Triterpenoids accumulate to high levels in Euscaphis fruits and are important raw materials for natural products, food additives, and chemical products. Genes encoding the enzymes involved in the biosynthesis of triterpenoids have been described in the Euscaphis genome (Huang et al., 2019; Liang et al., 2019), prompting us to test for correlations between their expression patterns and those of ARFs genes (Figure 7A). This analysis highlighted seven EkARF genes (EkARF1.2, EkARF2.2, EkARF4.2, EkARF5.1, EkARF5.2, EkARF16.3, and EkARF17.1) whose expression was positively and strongly correlated with genes involved in triterpenoid accumulation (Figure 7). These results suggested that ARF genes contribute to secondary metabolite biosynthesis in Euscaphis.

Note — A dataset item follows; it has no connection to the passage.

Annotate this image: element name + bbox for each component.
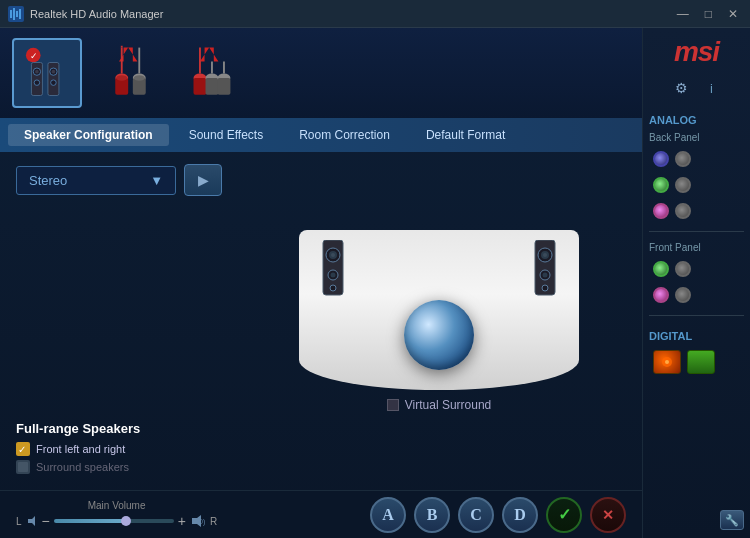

ARF proteins are transcription factors that can bind to AuxREs (TGTCTC) to regulate the expression of their target genes. We noticed at least one AuxRE either upstream, downstream, or within intronic regions of anthocyanin and triterpenoid biosynthetic genes (Supplementary Table S3). To assess the role of ARFs in anthocyanin and triterpenoid biosynthesis, we selected EkARF5.1 for further characterization. RT-qPCR showed that EkARF5.1 is highly expressed during the red fruit stage, which is consistent with the RNA-seq data (Figure 7B). We fused EkARF5.1 to the GAL4 activation domain (AD) (AD-EkARF5.1) and introduced the resulting construct into yeast strain Y1HGold carrying a reporter consisting of seven copies of the AuxRE sequence driving the expression of Aureobasidin Resistance 1, conferring resistance to the antibiotic aureobasidin A (AbA). Whereas yeast colonies carrying AD or AD-EkARF5.1 grew on synthetic defined medium (Figure 7C), only yeast cells harboring the AD-EkARF5.1 construct survived growth on AbA-containing medium (Figure 7C), supporting the notion that EkARF5.1 binds to the AuxRE. We then tested the transactivation activity of EkARF5.1 by fusing full-length EkARF5.1 to the GAL4 DNA binding domain (BD) to generate the BD-EkARF5.1 fusion protein; the resulting encoding construct was introduced into yeast strain Y2HGold, which harbors the His3 gene driven by a GAL4-responsive promoter (Figure 7C). Only yeast cells carrying the BD-EkARF5.1 construct survived on synthetic medium lacking histidine, unlike yeast cells carrying the empty GAL4 DB vector (Figure 7C). These results indicated that EkARF5.1 has transactivation activity in yeast cells. Finally, we tested EkARF5.1 in N. benthamiana leaf epidermal cells by co-infiltrating a construct overexpressing EkARF5.1 and a β-GLUCURONIDASE (GUS) reporter construct whose expression is driven by seven copies of the AuxRE. We detected GUS activity in plant cells only when EkARF5 was co-expressed (Figure 7D). These results demonstrate that EkARF5.1 may play a role during anthocyanin and triterpenoid biosynthesis.